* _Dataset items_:
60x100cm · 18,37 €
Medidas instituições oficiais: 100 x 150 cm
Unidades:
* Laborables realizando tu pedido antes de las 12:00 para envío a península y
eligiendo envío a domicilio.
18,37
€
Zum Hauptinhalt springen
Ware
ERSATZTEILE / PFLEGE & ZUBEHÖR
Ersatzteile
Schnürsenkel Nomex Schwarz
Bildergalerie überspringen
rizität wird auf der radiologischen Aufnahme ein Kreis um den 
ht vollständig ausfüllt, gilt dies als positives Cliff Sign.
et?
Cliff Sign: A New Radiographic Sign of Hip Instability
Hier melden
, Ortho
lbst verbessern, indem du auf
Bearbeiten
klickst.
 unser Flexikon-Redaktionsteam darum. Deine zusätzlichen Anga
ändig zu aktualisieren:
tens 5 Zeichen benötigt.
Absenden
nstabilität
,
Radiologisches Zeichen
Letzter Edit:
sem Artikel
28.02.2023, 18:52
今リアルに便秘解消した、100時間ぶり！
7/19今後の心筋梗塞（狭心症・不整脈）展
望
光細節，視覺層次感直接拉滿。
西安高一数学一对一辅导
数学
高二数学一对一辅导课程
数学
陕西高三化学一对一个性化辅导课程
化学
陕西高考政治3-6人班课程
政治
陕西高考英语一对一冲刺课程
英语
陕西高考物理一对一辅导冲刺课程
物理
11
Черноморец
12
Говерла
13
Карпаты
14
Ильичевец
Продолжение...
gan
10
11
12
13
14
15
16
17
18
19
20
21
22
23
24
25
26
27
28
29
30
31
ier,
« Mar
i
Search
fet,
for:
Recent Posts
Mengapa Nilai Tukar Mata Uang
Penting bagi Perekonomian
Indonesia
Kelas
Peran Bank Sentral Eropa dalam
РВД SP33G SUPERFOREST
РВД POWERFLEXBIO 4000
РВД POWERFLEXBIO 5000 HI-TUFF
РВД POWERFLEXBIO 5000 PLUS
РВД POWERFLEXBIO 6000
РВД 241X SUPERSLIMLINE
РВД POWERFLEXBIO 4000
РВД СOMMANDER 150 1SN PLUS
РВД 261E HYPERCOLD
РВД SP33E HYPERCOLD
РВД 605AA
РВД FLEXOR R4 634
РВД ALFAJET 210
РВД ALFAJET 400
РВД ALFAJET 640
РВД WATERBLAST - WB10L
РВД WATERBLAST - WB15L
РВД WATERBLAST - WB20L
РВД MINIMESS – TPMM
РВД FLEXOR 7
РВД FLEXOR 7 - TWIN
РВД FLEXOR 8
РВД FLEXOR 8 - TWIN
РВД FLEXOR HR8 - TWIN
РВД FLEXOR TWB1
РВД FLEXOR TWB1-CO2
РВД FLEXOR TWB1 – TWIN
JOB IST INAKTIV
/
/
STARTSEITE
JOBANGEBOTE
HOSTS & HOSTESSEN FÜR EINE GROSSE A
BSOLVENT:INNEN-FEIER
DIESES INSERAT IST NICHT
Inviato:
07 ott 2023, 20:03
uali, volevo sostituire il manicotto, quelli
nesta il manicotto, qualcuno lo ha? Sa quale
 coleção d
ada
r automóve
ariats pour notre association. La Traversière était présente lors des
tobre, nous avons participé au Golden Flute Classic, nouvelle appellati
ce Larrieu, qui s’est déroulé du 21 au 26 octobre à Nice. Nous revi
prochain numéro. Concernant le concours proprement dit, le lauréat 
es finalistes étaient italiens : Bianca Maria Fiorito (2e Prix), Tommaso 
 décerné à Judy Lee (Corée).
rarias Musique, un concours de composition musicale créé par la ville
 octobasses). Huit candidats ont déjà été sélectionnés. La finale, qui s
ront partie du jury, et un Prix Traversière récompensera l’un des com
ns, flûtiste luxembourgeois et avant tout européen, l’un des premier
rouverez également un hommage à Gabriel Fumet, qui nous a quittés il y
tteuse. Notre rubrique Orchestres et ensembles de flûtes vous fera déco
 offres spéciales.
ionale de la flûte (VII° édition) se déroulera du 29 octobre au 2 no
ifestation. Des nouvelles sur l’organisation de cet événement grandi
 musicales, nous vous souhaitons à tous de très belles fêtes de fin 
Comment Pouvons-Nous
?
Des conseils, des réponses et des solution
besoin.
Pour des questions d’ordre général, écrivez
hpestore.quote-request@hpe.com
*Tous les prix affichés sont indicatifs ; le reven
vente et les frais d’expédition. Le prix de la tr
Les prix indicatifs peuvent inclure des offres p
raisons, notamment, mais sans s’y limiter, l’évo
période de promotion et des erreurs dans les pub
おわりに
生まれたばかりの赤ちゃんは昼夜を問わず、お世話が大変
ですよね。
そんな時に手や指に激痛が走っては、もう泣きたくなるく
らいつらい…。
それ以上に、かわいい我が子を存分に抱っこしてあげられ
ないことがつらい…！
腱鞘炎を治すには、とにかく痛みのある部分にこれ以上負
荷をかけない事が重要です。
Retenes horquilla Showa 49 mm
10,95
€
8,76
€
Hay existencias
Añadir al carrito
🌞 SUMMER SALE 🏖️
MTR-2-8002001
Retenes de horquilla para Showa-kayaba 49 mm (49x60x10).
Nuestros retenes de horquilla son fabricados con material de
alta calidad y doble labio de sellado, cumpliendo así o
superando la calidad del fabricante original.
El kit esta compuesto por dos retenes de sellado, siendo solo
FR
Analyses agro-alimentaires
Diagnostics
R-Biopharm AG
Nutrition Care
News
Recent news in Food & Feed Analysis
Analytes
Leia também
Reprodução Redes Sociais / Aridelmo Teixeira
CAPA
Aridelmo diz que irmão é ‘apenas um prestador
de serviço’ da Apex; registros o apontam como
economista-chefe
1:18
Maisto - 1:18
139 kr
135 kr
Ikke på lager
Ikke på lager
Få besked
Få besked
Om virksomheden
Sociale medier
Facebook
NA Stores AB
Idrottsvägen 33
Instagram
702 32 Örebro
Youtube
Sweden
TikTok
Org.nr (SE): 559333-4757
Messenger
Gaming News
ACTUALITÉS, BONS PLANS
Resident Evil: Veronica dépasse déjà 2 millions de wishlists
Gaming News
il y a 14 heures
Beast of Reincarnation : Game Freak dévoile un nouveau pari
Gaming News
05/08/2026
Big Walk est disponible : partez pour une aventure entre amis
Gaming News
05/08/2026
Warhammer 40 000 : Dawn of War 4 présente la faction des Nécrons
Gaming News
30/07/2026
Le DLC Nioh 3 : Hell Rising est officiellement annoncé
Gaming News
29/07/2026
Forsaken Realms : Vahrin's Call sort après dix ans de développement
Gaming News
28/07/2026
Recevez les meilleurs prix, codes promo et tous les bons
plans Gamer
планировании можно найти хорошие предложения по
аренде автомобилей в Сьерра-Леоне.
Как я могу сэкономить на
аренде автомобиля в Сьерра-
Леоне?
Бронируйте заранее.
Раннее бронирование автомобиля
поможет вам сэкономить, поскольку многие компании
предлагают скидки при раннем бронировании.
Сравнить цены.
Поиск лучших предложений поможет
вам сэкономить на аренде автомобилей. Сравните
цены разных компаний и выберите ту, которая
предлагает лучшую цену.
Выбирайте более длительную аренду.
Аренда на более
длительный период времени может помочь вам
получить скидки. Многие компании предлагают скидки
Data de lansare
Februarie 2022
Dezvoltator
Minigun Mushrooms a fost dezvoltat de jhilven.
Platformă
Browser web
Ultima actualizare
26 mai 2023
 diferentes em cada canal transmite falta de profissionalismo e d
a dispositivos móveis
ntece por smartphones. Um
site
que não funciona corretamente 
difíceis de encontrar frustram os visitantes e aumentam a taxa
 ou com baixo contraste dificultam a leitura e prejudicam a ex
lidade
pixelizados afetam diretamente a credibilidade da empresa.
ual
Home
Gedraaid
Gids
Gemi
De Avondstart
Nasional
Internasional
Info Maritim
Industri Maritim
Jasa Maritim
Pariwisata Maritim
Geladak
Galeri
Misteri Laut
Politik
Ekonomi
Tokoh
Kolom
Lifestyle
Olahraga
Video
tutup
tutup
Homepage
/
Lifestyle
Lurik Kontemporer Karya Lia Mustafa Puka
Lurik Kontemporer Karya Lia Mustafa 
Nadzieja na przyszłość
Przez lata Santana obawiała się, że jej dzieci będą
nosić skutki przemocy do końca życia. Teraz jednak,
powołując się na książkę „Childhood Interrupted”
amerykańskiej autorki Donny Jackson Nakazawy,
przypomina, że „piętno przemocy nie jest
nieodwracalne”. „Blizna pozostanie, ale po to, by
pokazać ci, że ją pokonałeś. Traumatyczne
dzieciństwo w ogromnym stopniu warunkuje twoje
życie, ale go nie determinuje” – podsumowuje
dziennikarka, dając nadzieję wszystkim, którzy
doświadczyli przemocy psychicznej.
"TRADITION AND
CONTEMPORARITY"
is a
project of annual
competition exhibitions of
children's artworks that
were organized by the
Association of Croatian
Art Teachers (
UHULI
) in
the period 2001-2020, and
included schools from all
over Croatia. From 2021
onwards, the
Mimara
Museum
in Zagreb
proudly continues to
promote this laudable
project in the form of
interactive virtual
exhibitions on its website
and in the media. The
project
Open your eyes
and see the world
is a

* _EXERCISE BRIEF_: Give back, exactly as written, the stretch from the line with "nosić skutki przemocy" through the line with "pokazać ci, że ją pokonałeś. Traumatyczne", and no other lines from the records above.

* _SOLUTION_:
nosić skutki przemocy do końca życia. Teraz jednak,
powołując się na książkę „Childhood Interrupted”
amerykańskiej autorki Donny Jackson Nakazawy,
przypomina, że „piętno przemocy nie jest
nieodwracalne”. „Blizna pozostanie, ale po to, by
pokazać ci, że ją pokonałeś. Traumatyczne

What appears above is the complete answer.